Pull every line containing "conservatore" out of the listing below.

++++ Data for processing ++++

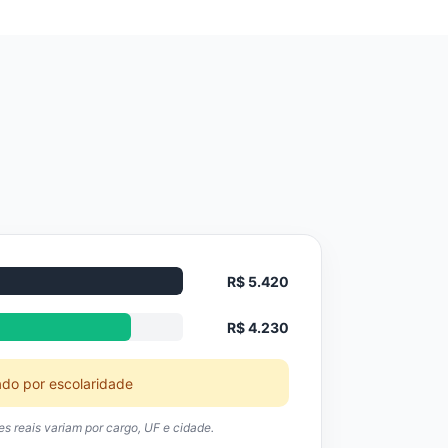
R$ 5.420
R$ 4.230
ado por escolaridade
res reais variam por cargo, UF e cidade.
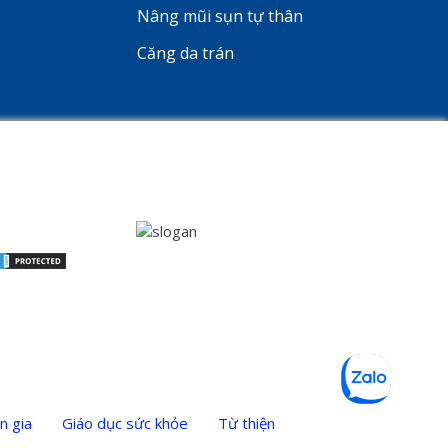
Nâng mũi sụn tự thân
Căng da trán
n gia
Giáo dục sức khỏe
Từ thiện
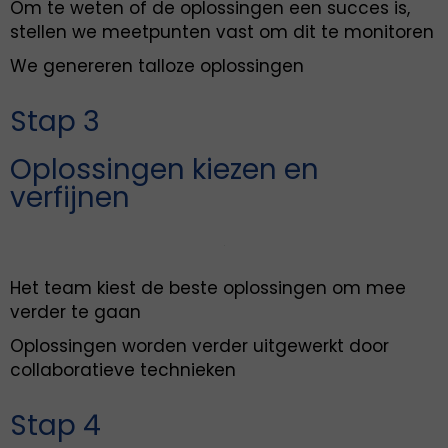
Om te weten of de oplossingen een succes is,
stellen we meetpunten vast om dit te monitoren
We genereren talloze oplossingen
Stap 3
Oplossingen kiezen en
verfijnen
Het team kiest de beste oplossingen om mee
verder te gaan
Oplossingen worden verder uitgewerkt door
collaboratieve technieken
Stap 4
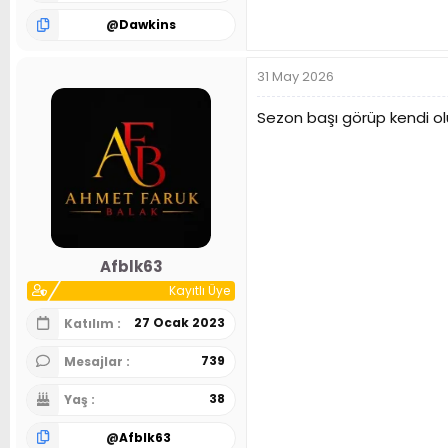
@
Dawkins
31 May 2026
Sezon başı görüp kendi ol
Afblk63
Kayıtlı Üye
27 Ocak 2023
Katılım
739
Mesajlar
38
Yaş
@
Afblk63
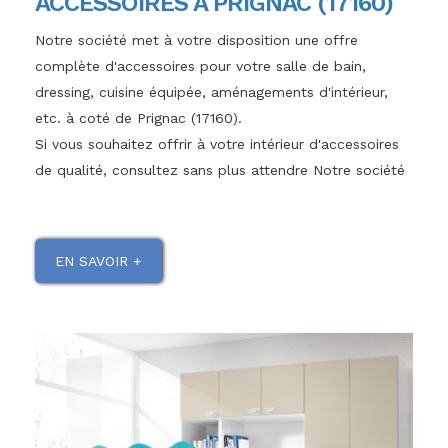
ACCESSOIRES À PRIGNAC (17160)
Notre société met à votre disposition une offre
complète d'accessoires pour votre salle de bain,
dressing, cuisine équipée, aménagements d'intérieur,
etc. à coté de Prignac (17160).
Si vous souhaitez offrir à votre intérieur d'accessoires
de qualité, consultez sans plus attendre Notre société
EN SAVOIR +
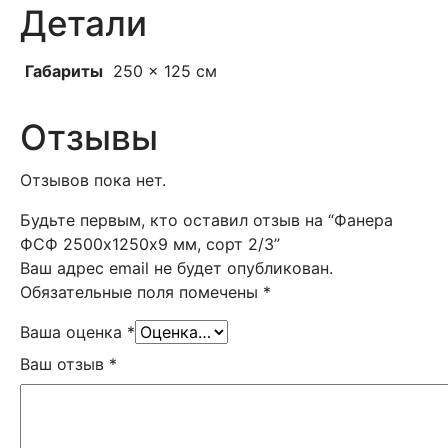
Детали
Габариты
250 × 125 см
Отзывы
Отзывов пока нет.
Будьте первым, кто оставил отзыв на “Фанера
ФСФ 2500х1250х9 мм, сорт 2/3”
Ваш адрес email не будет опубликован.
Обязательные поля помечены
*
Ваша оценка
*
Ваш отзыв
*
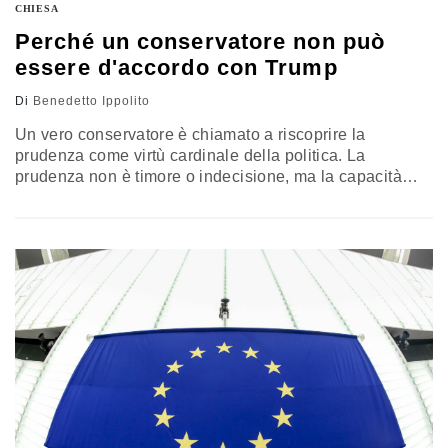
CHIESA
Perché un conservatore non può
essere d'accordo con Trump
Di
Benedetto Ippolito
Un vero conservatore è chiamato a riscoprire la
prudenza come virtù cardinale della politica. La
prudenza non è timore o indecisione, ma la capacità
della ragione di operare nel reale secondo giustizia.
Essa è l’unico antidoto alla follia di chi, come Trump,
sembra voler trasformare la presidenza in una sorta di
monarchia assoluta e dispotica, una deriva che ha
giustamente sollevato le proteste in tutta l’America e in
tutta l’Europa sanamente conservatrice. Il commento di
Benedetto Ippolito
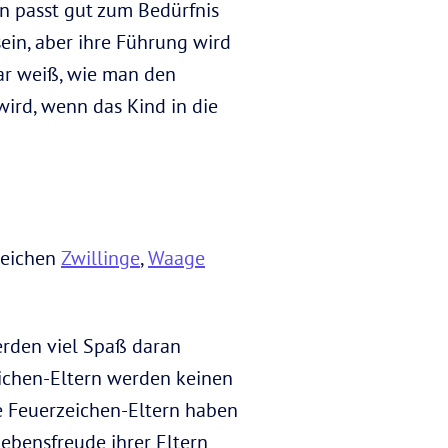
rn passt gut zum Bedürfnis
in, aber ihre Führung wird
aar weiß, wie man den
ird, wenn das Kind in die
zeichen
Zwillinge
,
Waage
erden viel Spaß daran
zeichen-Eltern werden keinen
se Feuerzeichen-Eltern haben
ebensfreude ihrer Eltern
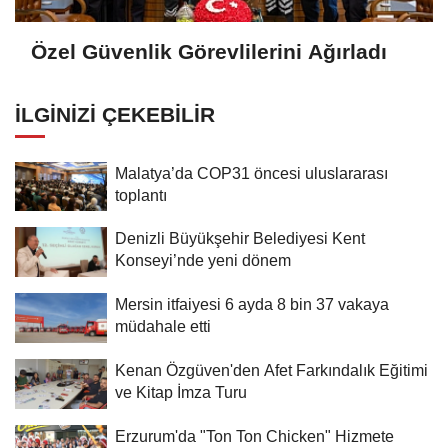
Özel Güvenlik Görevlilerini Ağırladı
İLGINIZI ÇEKEBILIR
Malatya’da COP31 öncesi uluslararası
toplantı
Denizli Büyükşehir Belediyesi Kent
Konseyi’nde yeni dönem
Mersin itfaiyesi 6 ayda 8 bin 37 vakaya
müdahale etti
Kenan Özgüven'den Afet Farkındalık Eğitimi
ve Kitap İmza Turu
Erzurum'da "Ton Ton Chicken" Hizmete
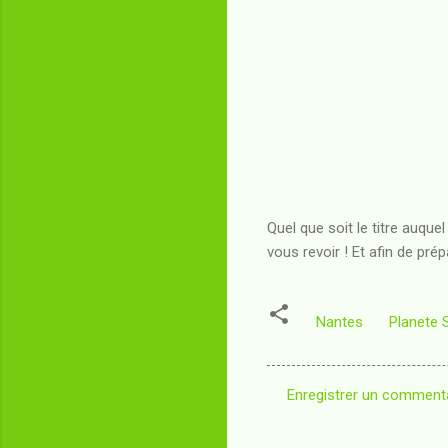
Quel que soit le titre auque
vous revoir ! Et afin de pré
Nantes
Planete 
Enregistrer un comment
C
o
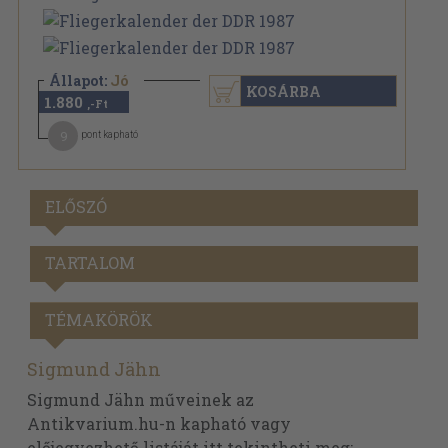
Állapot:
Jó
KOSÁRBA
1.880
,-Ft
9
pont kapható
ELŐSZÓ
TARTALOM
TÉMAKÖRÖK
Sigmund Jähn
Sigmund Jähn műveinek az
Antikvarium.hu-n kapható vagy
előjegyezhető listáját itt tekintheti meg:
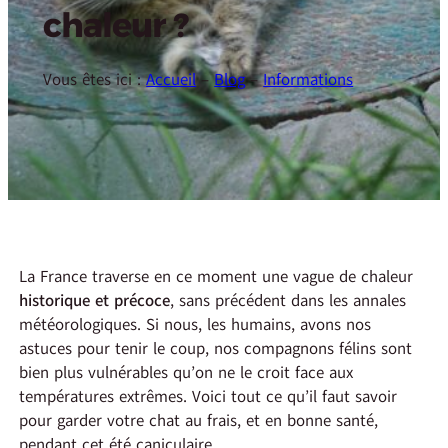
chaleur ?
Vous êtes ici :
Accueil
–
Blog
–
Informations
La France traverse en ce moment une vague de chaleur
historique et précoce
, sans précédent dans les annales
météorologiques. Si nous, les humains, avons nos
astuces pour tenir le coup, nos compagnons félins sont
bien plus vulnérables qu’on ne le croit face aux
températures extrêmes. Voici tout ce qu’il faut savoir
pour garder votre chat au frais, et en bonne santé,
pendant cet été caniculaire.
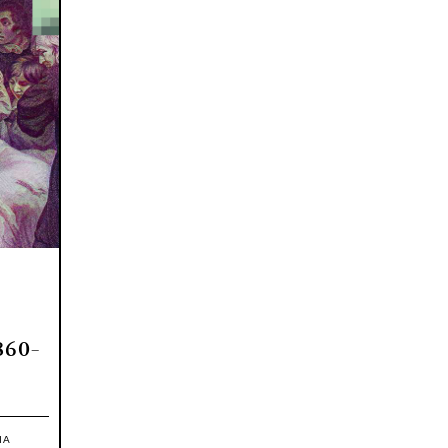
860-
IA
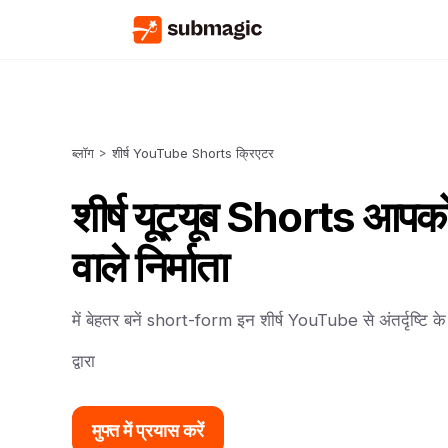
ब्लॉग
>
शीर्ष YouTube Shorts क्रिएटर
शीर्ष यूट्यूब Shorts आपको
वाले निर्माता
में बेहतर बनें short-form इन शीर्ष YouTube से अंतर्दृष्टि
द्वारा
मुफ्त में प्रयास करें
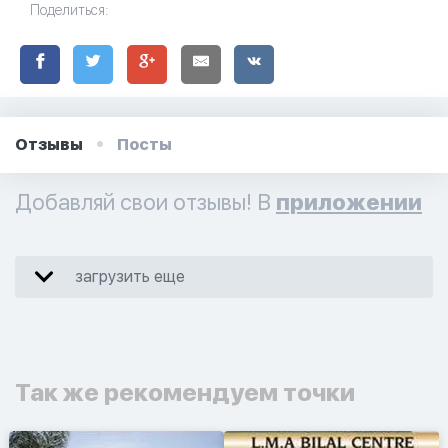
Поделиться:
Отзывы
Посты
Добавляй свои отзывы! В
приложении
загрузить еще
Так же рекомендуем точки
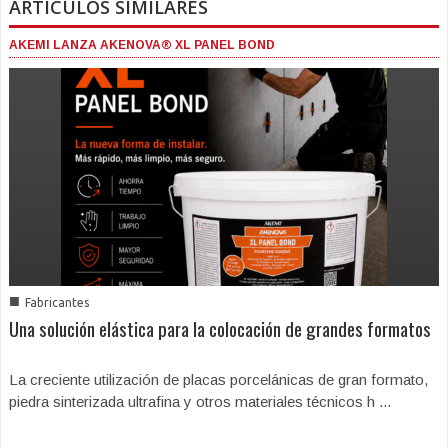
ARTICULOS SIMILARES
AKEMI LANZA AKENOVA® XL PANEL BOND
■
Fabricantes
Una solución elástica para la colocación de grandes formatos
La creciente utilización de placas porcelánicas de gran formato,
piedra sinterizada ultrafina y otros materiales técnicos h ...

++++

- [Response to the task]
Perché un conservatore non può
Un vero conservatore è chiamato a riscoprire la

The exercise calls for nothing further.